Jimmy P. (sous-titré « Psychothérapie d’un Indien des plaines » d’après l’ouvrage original) marque le retour d’Arnaud Desplechin sur la figure de Georges Devereux, déjà librement esquissée dans Rois et reine où le thérapeute de Mathieu Amalric, bien qu’incarné par une femme noire, prenait le nom de l’anthropologue. Inversion des rôles : le Blanc reprend la panoplie du savant – littéralement, Devereux se voit offrir par son amante un déguisement de Sigmund Freud – et l’autre (pas d’amalgame douteux : seulement tous deux reflètent Amalric sous la forme d’un grand autre, d’une humanité inconnue) celle de son patient : un Amérindien somptueusement interprété par Benicio Del Toro, souffrant de migraines chroniques suite à une chute durant la guerre, migraines qui s’avèreront bientôt d’origine psychiatrique.

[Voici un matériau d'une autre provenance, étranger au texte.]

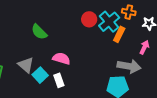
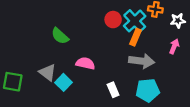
orange rectangle: (119, 34) -> (135, 37), moved
gray arrow: (129, 66) -> (142, 61), moved
white rectangle: (59, 80) -> (113, 90), moved

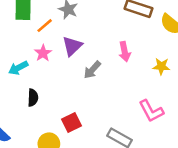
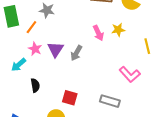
purple triangle: (72, 46) -> (56, 49), moved
yellow star: (161, 66) -> (118, 30), moved
red square: (71, 123) -> (70, 98), turned -35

Quand on connaît le goût du cinéaste pour la psychanalyse, tout semble réuni pour que, grossièrement, Desplechin fasse du Desplechin. Pourtant, Jimmy P. a été tourné en anglais, ce qui limite son affection proverbiale pour la littéralité du texte. Surtout, difficile de ne pas remarquer chez lui une franche volonté de dissimuler son empreinte, voire de changer de style. Grand basculement : Jimmy P. est tout sauf une œuvre chorale – plutôt précisément le contraire, en fait. Inféodé à la relation de deux hommes, il explore vers l’intérieur, le centre : leur passé, leurs rêves (où ils se trouvent souvent ensemble) forment un monde intime et secret, unique horizon de ce qui apparaît déjà comme un des films les plus minimalistes de son auteur. Son cinéma prend une inflexion plus timide, plus creusée, et met en sourdine l’exaltation autrefois incarnée par un Mathieu Amalric un peu obsolète dans cette nouvelle donne. On parlera certainement d’un virage académique, puisqu’il est facile de penser que Desplechin a l’âge pour ça, et que le film esquive effectivement plusieurs occasions de se mettre en danger. Pourtant, cet apaisement cache peut-être autre chose ; si Jimmy P. manque de tensions, c’est certainement aussi du fait de sa quête d’une sorte de clarté opaline : il y a dans ce couple une confiance intacte et candide, une idylle masculine bercée par l’exploration mutuelle, un mystère réciproque. Jimmy Picard et Georges Devereux nourrissent des liens secrets d’admiration. Benicio Del Toro épouse avec une douceur bouleversante l’infinie pureté de ces rapports. Une fièvre gagne le film au fil de ces entretiens quotidiens qui laissent peu à peu l’avantage aux séquences de souvenirs, de rêves, comme un effacement du réel devant l’imaginaire ; à mesure que l’« âme blessée » de l’Indien avance vers la guérison, Jimmy P. s’achève en s’éteignant, se dilue dans son rythme laiteux.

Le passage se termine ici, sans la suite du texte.